Excuse me? Use your eyes and ears. When CNN stands for the Chomsky News Network and competes with EF! The Earth First Channel for ad revenue from Tom's of Maine, we can resume this discussion. But not only are most pundits avowedly conservative, even reactionary radicals like Ollie North and G. Gordon Liddy, whose open contempt for the law is precisely what made them famous, routinely host national radio and TV talk shows.

Truth is, the real bias of commercial media is: it's commercial media. Giant media corporations make their money by selling ads to other giant corporations, and any long-term systemic bias exists because it serves that bottom line. Period.

That's why so many TV shows contain nothing but

a) sex
b) violence
c) violent sex, and
d) occasional footage of pit bulls attacking fat people.

Last week, there was a fire in a strip mall in the suburbs near my home in Los Angeles. And the Fox affiliate's 6 a.m. news show consisted solely of a helicopter shot of the burning building.

For an entire hour.

Like nothing else mattered in the world.

Apparently Beavis is now Channel 11's news director.

"Fire! Huh huh, cool! Huh huh, fire is cool, huh huh..."

After which Jillian, the weather chick, caressed the nation's midsection while wearing a really tight shirt. Then they went back to the fire.

Half these people probably think Edward R. Murrow is that actor who played Jaime Escalante in Stand and Deliver.
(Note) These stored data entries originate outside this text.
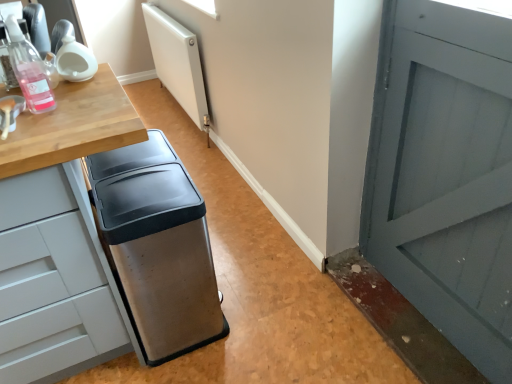 Question: From the image's perspective, is stainless steel trash can at center positioned above or below white matte radiator at upper center?

Choices:
 (A) below
 (B) above

Answer: (A)

Question: Which is correct: stainless steel trash can at center is inside white matte radiator at upper center, or outside of it?

Choices:
 (A) outside
 (B) inside

Answer: (A)

Question: Based on their relative distances, which object is nearer to the translucent plastic bottle at left?

Choices:
 (A) white matte radiator at upper center
 (B) stainless steel trash can at center

Answer: (B)

Question: Which object is the closest to the stainless steel trash can at center?

Choices:
 (A) translucent plastic bottle at left
 (B) white matte radiator at upper center

Answer: (A) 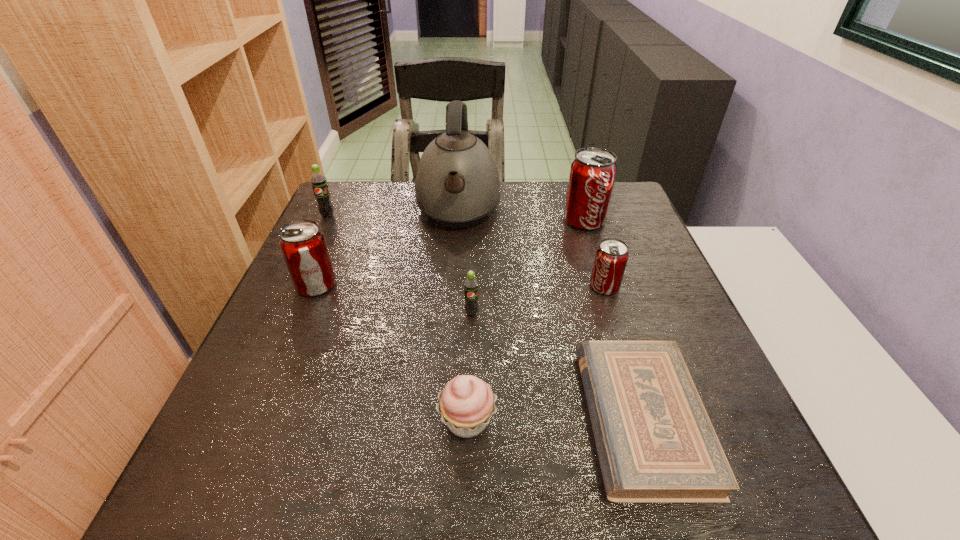 Where is `red pop soda that is the second closest one to the farthest red pop soda`? red pop soda that is the second closest one to the farthest red pop soda is located at coordinates (303, 245).

Where is `vacant region that satisfies the following two spatial constraints: 1. on the front label of the left green soda; 2. on the right side of the leftmost red pop soda`? This screenshot has height=540, width=960. vacant region that satisfies the following two spatial constraints: 1. on the front label of the left green soda; 2. on the right side of the leftmost red pop soda is located at coordinates (295, 285).

You are a GUI agent. You are given a task and a screenshot of the screen. Output one action in this format:
    pyautogui.click(x=<x>, y=<y>)
    Task: Click on the free region that satisfies the following two spatial constraints: 1. on the front label of the left green soda; 2. on the right side of the biggest red pop soda
    The height and width of the screenshot is (540, 960).
    Given the screenshot: What is the action you would take?
    pyautogui.click(x=325, y=220)

Identify the location of blank area in the image that satisfies the following two spatial constraints: 1. at the spout of the kettle; 2. on the right side of the cupcake. (444, 420). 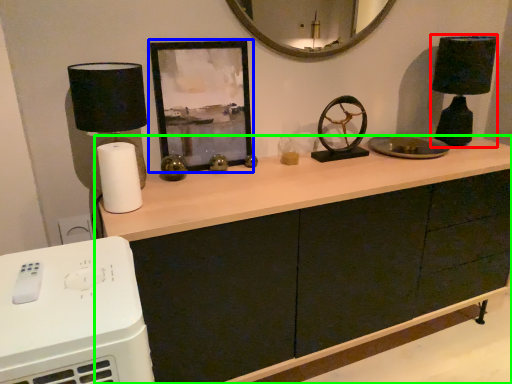 Question: Estimate the real-world distances between objects in this image. Which object is closer to table lamp (highlighted by a red box), picture frame (highlighted by a blue box) or cabinetry (highlighted by a green box)?

Choices:
 (A) picture frame
 (B) cabinetry

Answer: (B) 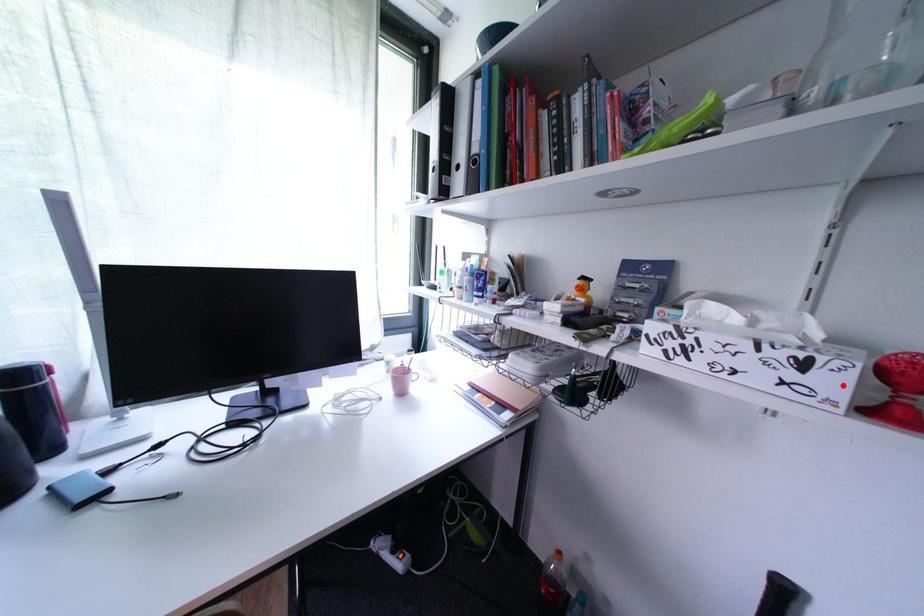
So if you're an activist, next time you want your message to get TV coverage, don't waste your time coming up with fact sheets and compelling true stories. No one cares anymore. Really.

Just set fire to a half-dozen pit bulls, and hire some fat people to have sex in the street.

You'll have Fox and CNN on the scene in twenty minutes.

Just make sure to give the pit bulls and fat people full-body tattoos with your group's slogan.

It's the only way to be sure what you have to say will make it into the final story.


Bob Harris is a radio commentator, political writer, and humorist who has spoken at almost 300 colleges nationwide.